Start of Task inputs

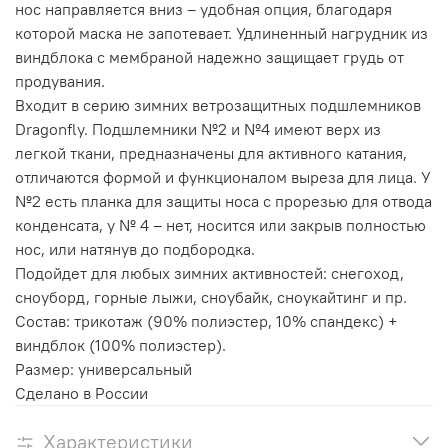
нос направляется вниз – удобная опция, благодаря
которой маска не запотевает. Удлиненный нагрудник из
виндблока с мембраной надежно защищает грудь от
продувания.
Входит в серию зимних ветрозащитных подшлемников
Dragonfly. Подшлемники №2 и №4 имеют верх из
легкой ткани, предназначены для активного катания,
отличаются формой и функционалом выреза для лица. У
№2 есть планка для защиты носа с прорезью для отвода
конденсата, у № 4 – нет, носится или закрыв полностью
нос, или натянув до подбородка.
Подойдет для любых зимних активностей: снегоход,
сноуборд, горные лыжи, сноубайк, сноукайтинг и пр.
Состав: трикотаж (90% полиэстер, 10% спандекс) +
виндблок (100% полиэстер).
Размер: универсальный
Сделано в России
Характеристики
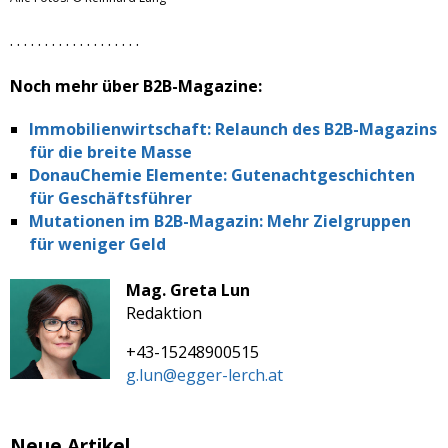
. . . . . . . . . . . . . . . . . . .
Noch mehr über B2B-Magazine:
Immobilienwirtschaft: Relaunch des B2B-Magazins
für die breite Masse
DonauChemie Elemente: Gutenachtgeschichten
für Geschäftsführer
Mutationen im B2B-Magazin: Mehr Zielgruppen
für weniger Geld
Mag. Greta Lun
Redaktion
+43-15248900515
g.lun@egger-lerch.at
Neue Artikel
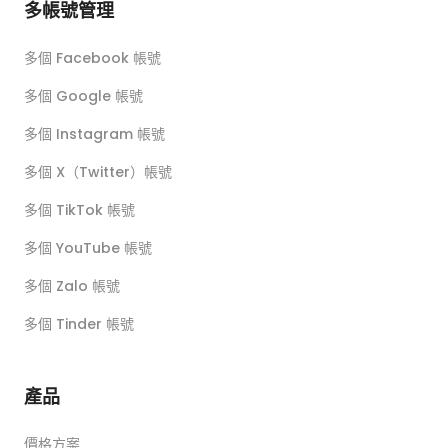
多帳號管理
多個 Facebook 帳號
多個 Google 帳號
多個 Instagram 帳號
多個 X（Twitter）帳號
多個 TikTok 帳號
多個 YouTube 帳號
多個 Zalo 帳號
多個 Tinder 帳號
產品
價格方案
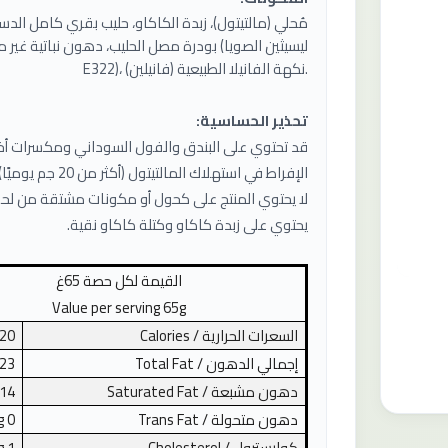
بودرة مصل الحليب، دهون نباتية غير مهدرجة (زي
E322)، نكهة الفانيلا الطبيعية (فانيلين).
تحذير الحساسية:
قد تحتوي على البندق والفول السوداني ومكسرات أخرى
الإفراط في استهلاك المالتيتول (أكثر من 20 جم يوميًا) قد يسبب ليونة المعدة.
لا يحتوي المنتج على كحول أو مكونات مشتقة من لحم ا
يحتوي على زبدة كاكاو وكتلة كاكاو نقية.
القيمة لكل حصة 65غ
Value per serving 65g
السعرات الحرارية /
Calories
20
إجمالي الدهون /
Total Fat
23
دهون مشبعة /
Saturated Fat
14
دهون متحولة /
Trans Fat
0
g
كوليسترول /
Cholesterol
1
g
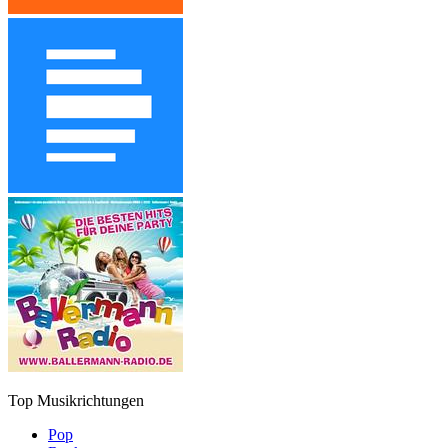
Top Musikrichtungen
Pop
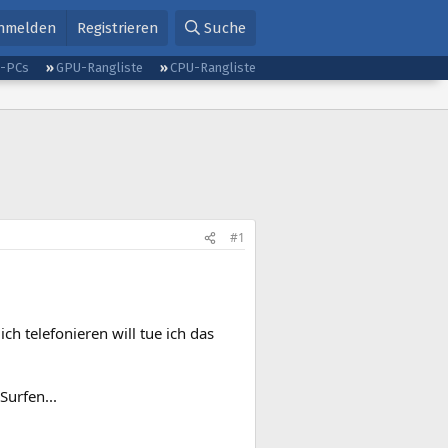
nmelden
Registrieren
Suche
g-PCs
GPU-Rangliste
CPU-Rangliste
#1
ch telefonieren will tue ich das
Surfen...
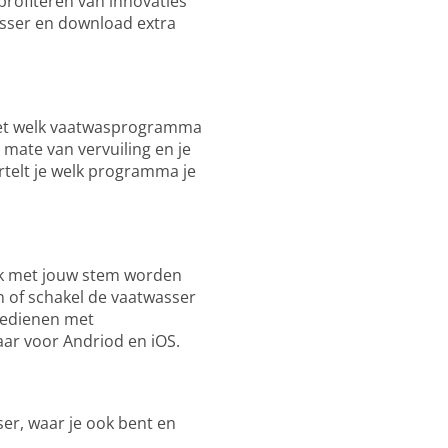
profiteren van innovaties
sser en download extra
weet welk vaatwasprogramma
mate van vervuiling en je
rtelt je welk programma je
ok met jouw stem worden
n of schakel de vaatwasser
 bedienen met
ar voor Andriod en iOS.
er, waar je ook bent en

End of Task inputs

## [Your task]
Check each line above for the string "полиэстер" and show the ones that have it.

## [Response to the exercise]
Состав: трикотаж (90% полиэстер, 10% спандекс) +
виндблок (100% полиэстер).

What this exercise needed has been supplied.